If it feels like the news has been positive for Putin recently, that’s because it has been. A string of events over the last two weeks have displayed every facet of Russia’s approach to warfare and how Putin hopes to reach victory.
1. International propaganda
The rundown starts on 6th February, when Putin gave an interview to American right-wing personality, Tucker Carlson.
The interview itself was not necessarily that much of a success. It was about as convincing as any extended rant by an old man half-remembering old history books can be. Carlson himself was made to look wildly out of depth as he was confronted with discussions on issues that he clearly had no prior knowledge of and had not researched. Putin even mocked him in the aftermath as a poor journalist, stating that he was not satisfied with the exchange.
Yet the interview itself did not need to be high quality or even convincing in order to achieve Moscow’s aims. For one thing, the intended audience was very much the international crowd, not people in Russia (Russians themselves seemed to have better things to do). In that regard, it’s hard to deny that the interview gathered substantial international attention.
By extension, the interview was successful in flooding the field of debate in Europe and America. Not necessarily producing any real or serious arguments but unloading a deluge of falsehoods and misdirection that could then be used by Putin sympathisers in the West. It served the primary goal of nearly all international communication carried out by the Russian state: to obscure the truth.
2. Domestic repression
On 16th February, the world was rocked by an announcement out of Russia. Leading opposition figure, Alexei Navalny, had died while in prison, almost certainly at the hands of the regime. Navalny was an almost unique figure in Russian politics, his support cutting across many of the traditional social divides (especially between cities and rural areas). His threat to Putin was obvious and he had already survived an assassination attempt by the time he returned to Russia in 2021, when he was immediately arrested.
Putin has regularly made use of violence against his internal opponents in order to cement his power. ‘Falling out of a window’ has become a euphemism for not only the systematic murder of potential threats to Putin’s control but also for the minimum effort that the Kremlin puts into trying to cover up its crimes. The Putinist system hardly bothers creating plausible deniability, preferring instead to taunt its opponents with the obviousness of the lies.
Any slight civil society movement is similarly targeted with intense and uncompromising repression. Some burgeoning anti-war protests at the start of Russia’s invasion of Ukraine were swiftly stamped down by the security services. Even the much more innocuous act of holding a memorial for Navalny led to numerous arrests. Anything that could bring people together into a potential anti-regime political movement is strangled at birth.
Although no idea can be eliminated by mere force, this kind of proactive repression of civil society ensures that individuals remain atomised, shorn of any supportive community that could reduce or spread the risks of opposition. Faced with the immense personal costs of standing alone, many private critics of the regime are understandably reluctant to come out in public.
3. Meatgrinder warfare
The day after the Navalny announcement, more bad news came from the frontline in Ukraine; Kyiv’s forces were to withdraw from Avdiivka, a city the two sides had been intensely contesting since the start of the war.

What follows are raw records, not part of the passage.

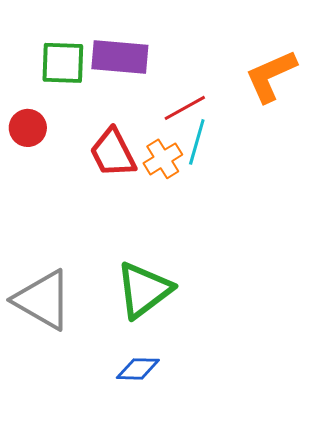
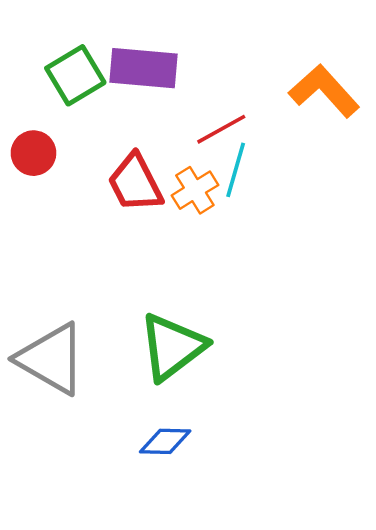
green square: (63, 63) -> (75, 75), turned -33
orange L-shape: (271, 76) -> (324, 91), turned 72

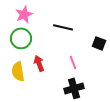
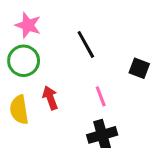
pink star: (24, 14) -> (28, 25), turned -30
black line: (63, 27) -> (86, 44), turned 48

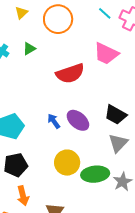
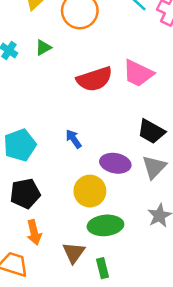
pink trapezoid: (106, 54) -> (138, 73), moved
purple ellipse: (78, 120) -> (115, 163), moved, turned -30
green ellipse: (95, 174) -> (105, 225), moved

With Ukraine lacking ammunition, Russia was able to use sheer weight of numbers to force a breakthrough. To achieve this ‘victory’, Moscow decided to take on monstrously high casualty rates; by some estimates, around 3000 Russian soldiers were killed or wounded for every square mile captured.
The battle represented a casual disregard for life that would see generals elsewhere demoted and which would generate a public outcry in any democratic country. It is not something the Ukrainians could, or even would, consider. For Russia, this is accepted as standard practice, so long as it gets the job done.
4. Western complacency
Finally, we’ve had the Munich Security Conference, which just closed on Sunday. A gathering of key figures from various Western countries to discuss the top security and defence issues of the day, it could have been an incubator for important new ideas, bringing together the right people in the right place to strike key agreements. Yet it was in large parts a simple repetition of existing positions. While politicians expressed their deep concern over the fall of Avdiivka and the murder of Navalny, nothing concrete was put forward as a response.
Some US politicians at the conference went so far as to defend their opposition to giving more assistance to Ukraine, as Washington’s deadlock on the issue grinds on.
This is arguably the most pivotal aspect of Putin’s strategy, the bet that, when Russia carries out all the above actions, the West will hesitate to respond. More important that any single Russian policy is the confidence in Moscow that they will ultimately get away with it, the opposing reaction informing the actions themselves.
So is there anything to be positive about?
Well there has been one bright spot: the firming up of European support for Ukraine. Following the UK-Ukraine security agreement signed in January, Kyiv has now also announced treaties with France and Germany. The agreements include commitments for the Western European capitals to support Ukraine in the event of any future Russian invasion, continued long-term military aid and training, help in demining Ukrainian territory and a lockdown on Russian assets. The pacts will all last for 10 years, with the option to be renewed.
These efforts will need to be deepened and accelerated to grow into a comprehensive strategy for Ukrainian victory. Putin has shown us his strategy, we need to advance ours.